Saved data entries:
....................
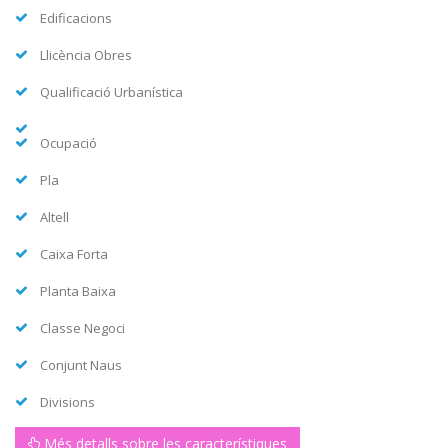
Edificacions
Llicència Obres
Qualificació Urbanística
Ocupació
Pla
Altell
Caixa Forta
Planta Baixa
Classe Negoci
Conjunt Naus
Divisions
Més detalls sobre les característiques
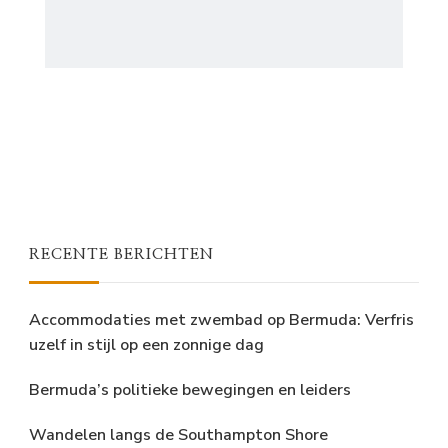
RECENTE BERICHTEN
Accommodaties met zwembad op Bermuda: Verfris
uzelf in stijl op een zonnige dag
Bermuda’s politieke bewegingen en leiders
Wandelen langs de Southampton Shore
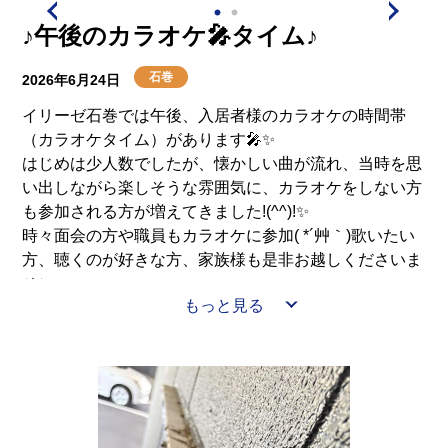
♪午後のカラオケ🎤タイム♪
石巻
2026年6月24日
イリーゼ石巻では午後、入居者様のカラオケの時間帯
（カラオケタイム）があります🎤✨
はじめは少人数でしたが、懐かしい曲が流れ、当時を思
い出しながら楽しそうな雰囲気に、カラオケをしない方
も参加される方が増えてきました!(^^)!✨
時々面会の方や職員もカラオケに参加( *´艸｀)歌いたい
方、聴くのが好きな方、家族様も是非お越しくださいま
せ✨
もっと見る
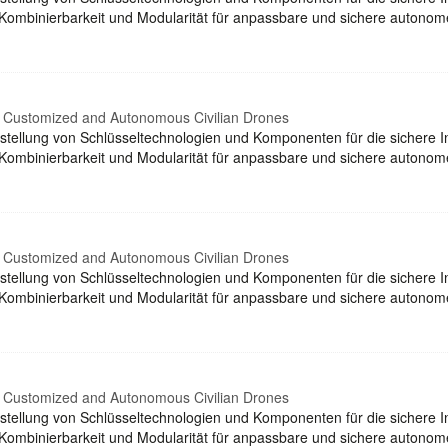
binierbarkeit und Modularität für anpassbare und sichere autonome 
r Customized and Autonomous Civilian Drones
tellung von Schlüsseltechnologien und Komponenten für die sichere Int
binierbarkeit und Modularität für anpassbare und sichere autonome 
r Customized and Autonomous Civilian Drones
tellung von Schlüsseltechnologien und Komponenten für die sichere Int
binierbarkeit und Modularität für anpassbare und sichere autonome 
r Customized and Autonomous Civilian Drones
tellung von Schlüsseltechnologien und Komponenten für die sichere Int
binierbarkeit und Modularität für anpassbare und sichere autonome 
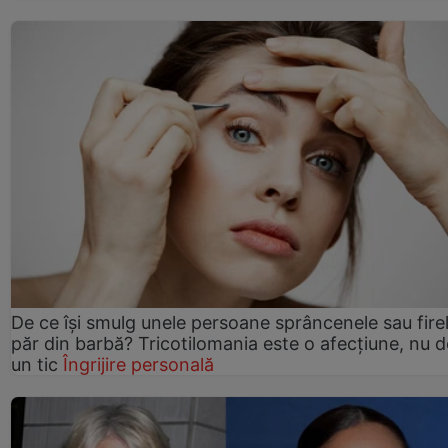
De ce își smulg unele persoane sprâncenele sau fire
păr din barbă? Tricotilomania este o afecțiune, nu 
un tic
Îngrijire personală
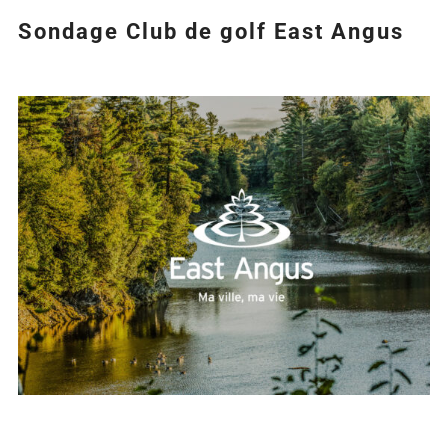
Sondage Club de golf East Angus
Agrandir
l&apos;image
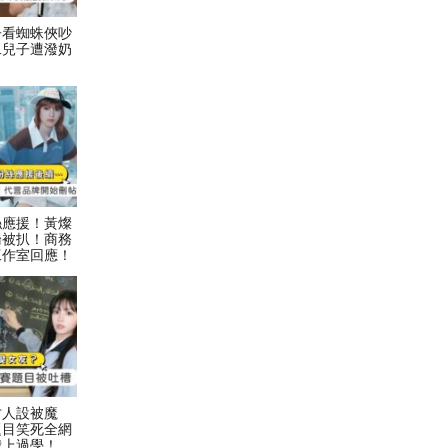
子看蜘蛛俠吵
二兒子遭潑奶
絲應援！黃燦
論被扒！商務
工作室回應！
才人設被魔
題目笑死全網
我上過學！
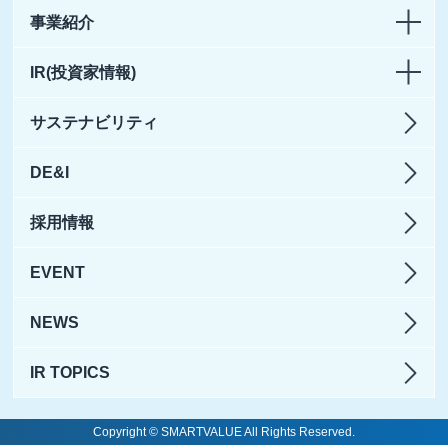
事業紹介
IR(投資家情報)
サステナビリティ
DE&I
採用情報
EVENT
NEWS
IR TOPICS
Copyright © SMARTVALUE All Rights Reserved.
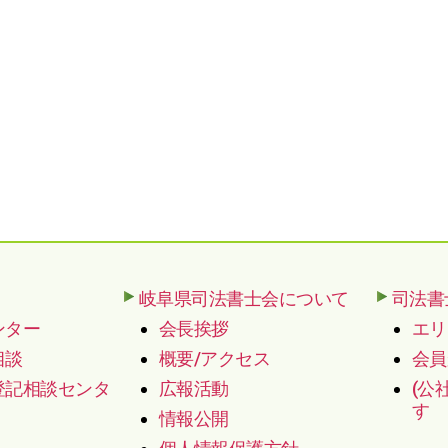
岐阜県司法書士会について
司法書
ンター
会長挨拶
エリ
相談
概要/アクセス
会員
登記相談センタ
広報活動
(公
す
情報公開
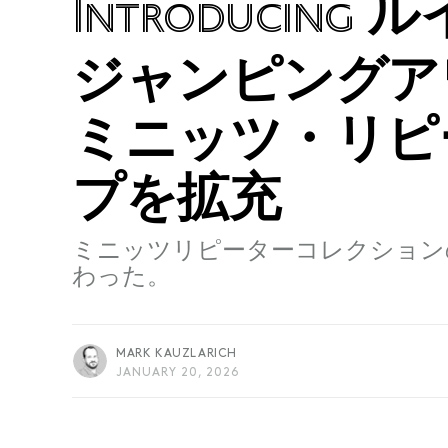
ル
Introducing
ジャンピングア
ミニッツ・リピ
プを拡充
ミニッツリピーターコレクション
わった。
MARK KAUZLARICH
JANUARY 20, 2026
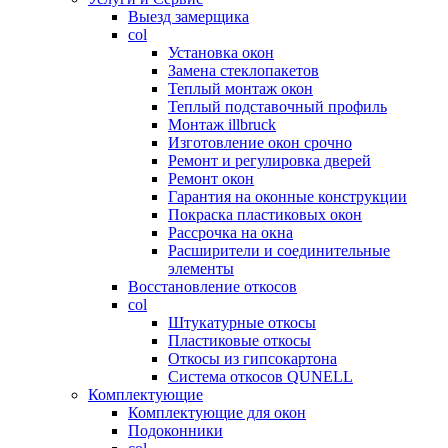
Выезд замерщика
col
Установка окон
Замена стеклопакетов
Теплый монтаж окон
Теплый подставочный профиль
Монтаж illbruck
Изготовление окон срочно
Ремонт и регулировка дверей
Ремонт окон
Гарантия на оконные конструкции
Покраска пластиковых окон
Рассрочка на окна
Расширители и соединительные
элементы
Восстановление откосов
col
Штукатурные откосы
Пластиковые откосы
Откосы из гипсокартона
Система откосов QUNELL
Комплектующие
Комплектующие для окон
Подоконники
....................
## TASK INSTRUCTIONS:
Return a verbatim transcription of the data, omitting all images.

## OUTPUT FOR THIS EXERCISE:
Edificacions
Llicència Obres
Qualificació Urbanística
Ocupació
Pla
Altell
Caixa Forta
Planta Baixa
Classe Negoci
Conjunt Naus
Divisions
Més detalls sobre les característiques
RECENTE BERICHTEN
Accommodaties met zwembad op Bermuda: Verfris
uzelf in stijl op een zonnige dag
Bermuda’s politieke bewegingen en leiders
Wandelen langs de Southampton Shore
♪午後のカラオケ🎤タイム♪
石巻
2026年6月24日
イリーゼ石巻では午後、入居者様のカラオケの時間帯
（カラオケタイム）があります🎤✨
はじめは少人数でしたが、懐かしい曲が流れ、当時を思
い出しながら楽しそうな雰囲気に、カラオケをしない方
も参加される方が増えてきました!(^^)!✨
時々面会の方や職員もカラオケに参加( *´艸｀)歌いたい
方、聴くのが好きな方、家族様も是非お越しくださいま
せ✨
もっと見る
binierbarkeit und Modularität für anpassbare und sichere autonome 
r Customized and Autonomous Civilian Drones
tellung von Schlüsseltechnologien und Komponenten für die sichere Int
binierbarkeit und Modularität für anpassbare und sichere autonome 
r Customized and Autonomous Civilian Drones
tellung von Schlüsseltechnologien und Komponenten für die sichere Int
binierbarkeit und Modularität für anpassbare und sichere autonome 
r Customized and Autonomous Civilian Drones
tellung von Schlüsseltechnologien und Komponenten für die sichere Int
binierbarkeit und Modularität für anpassbare und sichere autonome 
De ce își smulg unele persoane sprâncenele sau fire
păr din barbă? Tricotilomania este o afecțiune, nu 
un tic
Îngrijire personală
Sondage Club de golf East Angus
Agrandir
l&apos;image
子看蜘蛛俠吵
二兒子遭潑奶
絲應援！黃燦
論被扒！商務
工作室回應！
才人設被魔
題目笑死全網
我上過學！
事業紹介
IR(投資家情報)
サステナビリティ
DE&I
採用情報
EVENT
NEWS
IR TOPICS
Copyright © SMARTVALUE All Rights Reserved.
岐阜県司法書士会について
司法書
ンター
会長挨拶
エリ
相談
概要/アクセス
会員
登記相談センタ
広報活動
(公
す
情報公開
ル
Introducing
ジャンピングア
ミニッツ・リピ
プを拡充
ミニッツリピーターコレクション
わった。
MARK KAUZLARICH
JANUARY 20, 2026
Выезд замерщика
col
Установка окон
Замена стеклопакетов
Теплый монтаж окон
Теплый подставочный профиль
Монтаж illbruck
Изготовление окон срочно
Ремонт и регулировка дверей
Ремонт окон
Гарантия на оконные конструкции
Покраска пластиковых окон
Рассрочка на окна
Расширители и соединительные
элементы
Восстановление откосов
col
Штукатурные откосы
Пластиковые откосы
Откосы из гипсокартона
Система откосов QUNELL
Комплектующие
Комплектующие для окон
Подоконники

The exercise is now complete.